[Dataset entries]
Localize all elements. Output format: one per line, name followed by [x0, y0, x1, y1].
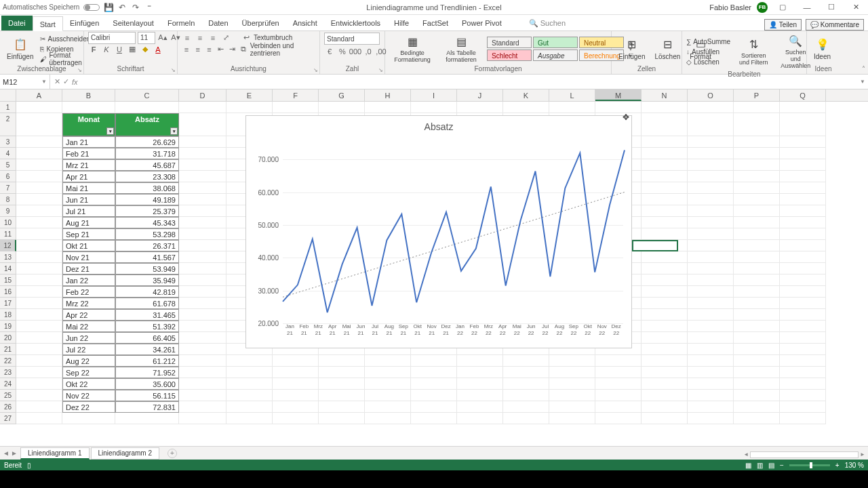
indent-dec-icon[interactable]: ⇤ [216, 44, 225, 55]
sheet-nav-right-icon[interactable]: ► [11, 449, 18, 457]
font-name-select[interactable]: Calibri [88, 32, 136, 44]
row-header[interactable]: 23 [0, 367, 16, 378]
cell[interactable] [226, 401, 273, 413]
cell[interactable] [688, 251, 734, 263]
cell[interactable] [780, 136, 826, 148]
cell[interactable] [16, 401, 62, 413]
cell[interactable] [734, 240, 780, 251]
cell[interactable] [179, 251, 226, 263]
cell[interactable] [179, 159, 226, 171]
cell[interactable] [16, 136, 62, 148]
row-header[interactable]: 19 [0, 321, 16, 332]
cell[interactable] [688, 217, 734, 228]
cell[interactable] [734, 113, 780, 136]
sort-filter-button[interactable]: ⇅Sortieren und Filtern [734, 36, 772, 67]
cell[interactable] [179, 378, 226, 390]
maximize-icon[interactable]: ☐ [822, 1, 841, 14]
cell[interactable] [780, 263, 826, 274]
cell[interactable]: 31.718 [115, 148, 179, 159]
col-header-K[interactable]: K [503, 89, 549, 101]
tab-start[interactable]: Start [33, 16, 63, 31]
cell[interactable] [179, 286, 226, 298]
ideas-button[interactable]: 💡Ideen [811, 37, 833, 62]
row-header[interactable]: 8 [0, 194, 16, 205]
cell[interactable] [16, 344, 62, 355]
row-header[interactable]: 2 [0, 113, 16, 136]
cell[interactable] [642, 251, 688, 263]
sheet-tab[interactable]: Liniendiagramm 1 [20, 447, 90, 460]
cell[interactable] [780, 240, 826, 251]
cell[interactable] [780, 332, 826, 344]
fill-button[interactable]: ↓ Ausfüllen [686, 47, 730, 57]
cell[interactable]: 23.308 [115, 171, 179, 182]
select-all-corner[interactable] [0, 89, 16, 101]
line-series[interactable] [283, 150, 625, 313]
cell[interactable] [780, 344, 826, 355]
expand-formula-icon[interactable]: ▼ [857, 79, 868, 85]
col-header-F[interactable]: F [273, 89, 319, 101]
cell[interactable] [780, 113, 826, 136]
cell[interactable] [734, 309, 780, 321]
cell[interactable]: 25.379 [115, 205, 179, 217]
cell[interactable] [16, 148, 62, 159]
cell[interactable] [688, 378, 734, 390]
autosum-button[interactable]: ∑ AutoSumme [686, 37, 730, 47]
cell[interactable] [688, 390, 734, 401]
style-schlecht[interactable]: Schlecht [487, 49, 532, 61]
cell[interactable] [179, 217, 226, 228]
cell[interactable] [503, 413, 549, 424]
redo-icon[interactable]: ↷ [131, 3, 140, 12]
row-header[interactable]: 27 [0, 413, 16, 424]
cell[interactable] [780, 355, 826, 367]
cell[interactable] [642, 344, 688, 355]
cell[interactable] [179, 413, 226, 424]
trendline[interactable] [283, 192, 625, 298]
col-header-I[interactable]: I [411, 89, 457, 101]
cell[interactable] [688, 240, 734, 251]
cell[interactable] [179, 298, 226, 309]
cell[interactable] [642, 136, 688, 148]
cell[interactable] [780, 286, 826, 298]
cell[interactable] [688, 413, 734, 424]
col-header-J[interactable]: J [457, 89, 503, 101]
cell[interactable] [595, 367, 642, 378]
hscroll-left-icon[interactable]: ◄ [743, 451, 749, 458]
row-header[interactable]: 7 [0, 182, 16, 194]
cell[interactable] [226, 102, 273, 113]
filter-icon[interactable]: ▾ [106, 127, 114, 135]
cell[interactable]: 53.298 [115, 228, 179, 240]
cell[interactable] [734, 344, 780, 355]
cell[interactable] [226, 367, 273, 378]
col-header-N[interactable]: N [642, 89, 688, 101]
cell[interactable]: 53.949 [115, 263, 179, 274]
col-header-G[interactable]: G [319, 89, 365, 101]
cell[interactable] [780, 401, 826, 413]
cell[interactable] [688, 367, 734, 378]
row-header[interactable]: 6 [0, 171, 16, 182]
sheet-nav-left-icon[interactable]: ◄ [3, 449, 9, 457]
row-header[interactable]: 26 [0, 401, 16, 413]
grow-font-icon[interactable]: A▴ [157, 33, 168, 43]
row-header[interactable]: 13 [0, 251, 16, 263]
cell[interactable] [179, 274, 226, 286]
row-header[interactable]: 11 [0, 228, 16, 240]
cell[interactable] [780, 309, 826, 321]
row-header[interactable]: 16 [0, 286, 16, 298]
cell[interactable] [688, 274, 734, 286]
percent-icon[interactable]: % [337, 46, 348, 57]
cell[interactable] [179, 113, 226, 136]
cell[interactable] [734, 321, 780, 332]
cell[interactable] [273, 355, 319, 367]
cell[interactable] [595, 413, 642, 424]
cell[interactable] [595, 390, 642, 401]
cell[interactable] [595, 378, 642, 390]
cell[interactable] [688, 159, 734, 171]
cell[interactable] [411, 413, 457, 424]
cell[interactable]: Aug 22 [62, 355, 115, 367]
cell[interactable] [642, 401, 688, 413]
cell[interactable] [642, 263, 688, 274]
hscroll-right-icon[interactable]: ► [860, 451, 865, 458]
cell[interactable]: Nov 21 [62, 251, 115, 263]
cell[interactable]: 35.949 [115, 274, 179, 286]
cell[interactable]: Mrz 22 [62, 298, 115, 309]
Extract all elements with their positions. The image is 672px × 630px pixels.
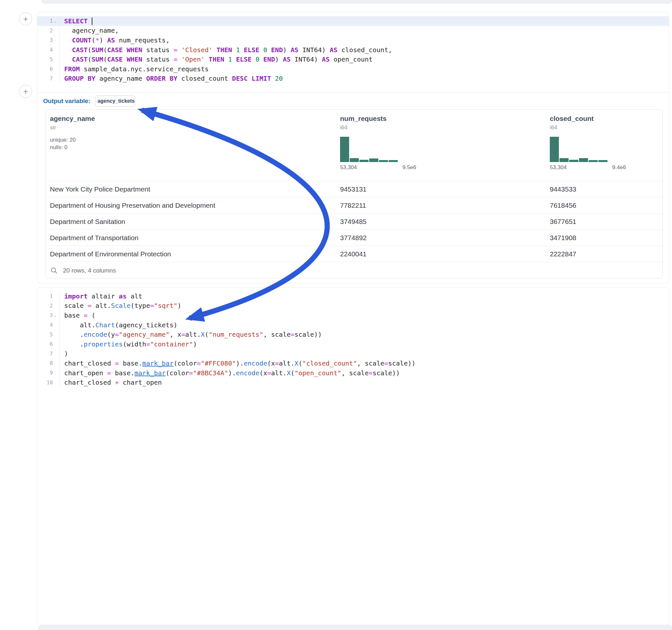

What you need to do — Transcribe all records verbatim, no pictures.

Exercise response —
Localize all elements. Output format: one per line, name followed by [x0, y0, x1, y1].
indent-dec-icon[interactable]: ⇤ [216, 44, 225, 55]
sheet-nav-right-icon[interactable]: ► [11, 449, 18, 457]
font-name-select[interactable]: Calibri [88, 32, 136, 44]
row-header[interactable]: 23 [0, 367, 16, 378]
cell[interactable] [226, 401, 273, 413]
cell[interactable] [688, 251, 734, 263]
cell[interactable] [780, 136, 826, 148]
cell[interactable] [16, 401, 62, 413]
cell[interactable] [734, 240, 780, 251]
cell[interactable] [179, 251, 226, 263]
cell[interactable] [179, 159, 226, 171]
cell[interactable] [16, 136, 62, 148]
row-header[interactable]: 19 [0, 321, 16, 332]
cell[interactable] [688, 217, 734, 228]
cell[interactable] [734, 113, 780, 136]
sort-filter-button[interactable]: ⇅Sortieren und Filtern [734, 36, 772, 67]
cell[interactable] [179, 378, 226, 390]
maximize-icon[interactable]: ☐ [822, 1, 841, 14]
cell[interactable] [780, 263, 826, 274]
cell[interactable]: 31.718 [115, 148, 179, 159]
col-header-K[interactable]: K [503, 89, 549, 101]
tab-start[interactable]: Start [33, 16, 63, 31]
cell[interactable] [179, 286, 226, 298]
ideas-button[interactable]: 💡Ideen [811, 37, 833, 62]
row-header[interactable]: 8 [0, 194, 16, 205]
cell[interactable] [16, 344, 62, 355]
row-header[interactable]: 2 [0, 113, 16, 136]
cell[interactable] [642, 251, 688, 263]
sheet-tab[interactable]: Liniendiagramm 1 [20, 447, 90, 460]
cell[interactable] [780, 240, 826, 251]
cell[interactable] [780, 332, 826, 344]
fill-button[interactable]: ↓ Ausfüllen [686, 47, 730, 57]
cell[interactable]: 23.308 [115, 171, 179, 182]
select-all-corner[interactable] [0, 89, 16, 101]
line-series[interactable] [283, 150, 625, 313]
cell[interactable] [780, 344, 826, 355]
expand-formula-icon[interactable]: ▼ [857, 79, 868, 85]
col-header-F[interactable]: F [273, 89, 319, 101]
cell[interactable] [780, 113, 826, 136]
cell[interactable] [734, 309, 780, 321]
cell[interactable]: 25.379 [115, 205, 179, 217]
cell[interactable] [16, 148, 62, 159]
cell[interactable] [688, 378, 734, 390]
autosum-button[interactable]: ∑ AutoSumme [686, 37, 730, 47]
cell[interactable] [688, 390, 734, 401]
style-schlecht[interactable]: Schlecht [487, 49, 532, 61]
cell[interactable] [179, 217, 226, 228]
cell[interactable] [503, 413, 549, 424]
redo-icon[interactable]: ↷ [131, 3, 140, 12]
row-header[interactable]: 27 [0, 413, 16, 424]
cell[interactable] [780, 355, 826, 367]
cell[interactable] [642, 344, 688, 355]
cell[interactable] [179, 413, 226, 424]
trendline[interactable] [283, 192, 625, 298]
col-header-I[interactable]: I [411, 89, 457, 101]
cell[interactable] [688, 240, 734, 251]
cell[interactable] [179, 298, 226, 309]
cell[interactable] [642, 136, 688, 148]
cell[interactable] [780, 286, 826, 298]
cell[interactable] [688, 413, 734, 424]
col-header-J[interactable]: J [457, 89, 503, 101]
cell[interactable] [595, 367, 642, 378]
hscroll-left-icon[interactable]: ◄ [743, 451, 749, 458]
row-header[interactable]: 7 [0, 182, 16, 194]
cell[interactable] [226, 102, 273, 113]
filter-icon[interactable]: ▾ [106, 127, 114, 135]
cell[interactable]: 53.298 [115, 228, 179, 240]
cell[interactable] [734, 344, 780, 355]
cell[interactable] [226, 367, 273, 378]
col-header-N[interactable]: N [642, 89, 688, 101]
cell[interactable]: 53.949 [115, 263, 179, 274]
col-header-G[interactable]: G [319, 89, 365, 101]
cell[interactable] [780, 401, 826, 413]
cell[interactable] [688, 367, 734, 378]
row-header[interactable]: 6 [0, 171, 16, 182]
sheet-nav-left-icon[interactable]: ◄ [3, 449, 9, 457]
row-header[interactable]: 26 [0, 401, 16, 413]
grow-font-icon[interactable]: A▴ [157, 33, 168, 43]
row-header[interactable]: 13 [0, 251, 16, 263]
cell[interactable] [179, 274, 226, 286]
row-header[interactable]: 11 [0, 228, 16, 240]
cell[interactable] [780, 309, 826, 321]
row-header[interactable]: 16 [0, 286, 16, 298]
cell[interactable] [688, 274, 734, 286]
percent-icon[interactable]: % [337, 46, 348, 57]
cell[interactable] [179, 113, 226, 136]
cell[interactable] [734, 321, 780, 332]
cell[interactable] [273, 355, 319, 367]
cell[interactable] [595, 413, 642, 424]
cell[interactable] [595, 390, 642, 401]
cell[interactable] [595, 378, 642, 390]
cell[interactable] [688, 159, 734, 171]
cell[interactable] [411, 413, 457, 424]
cell[interactable]: Aug 22 [62, 355, 115, 367]
cell[interactable] [642, 401, 688, 413]
cell[interactable] [642, 263, 688, 274]
hscroll-right-icon[interactable]: ► [860, 451, 865, 458]
cell[interactable]: Nov 21 [62, 251, 115, 263]
cell[interactable]: 35.949 [115, 274, 179, 286]
cell[interactable]: Mrz 22 [62, 298, 115, 309]
Extract all elements with their positions. The image is 672px × 630px pixels.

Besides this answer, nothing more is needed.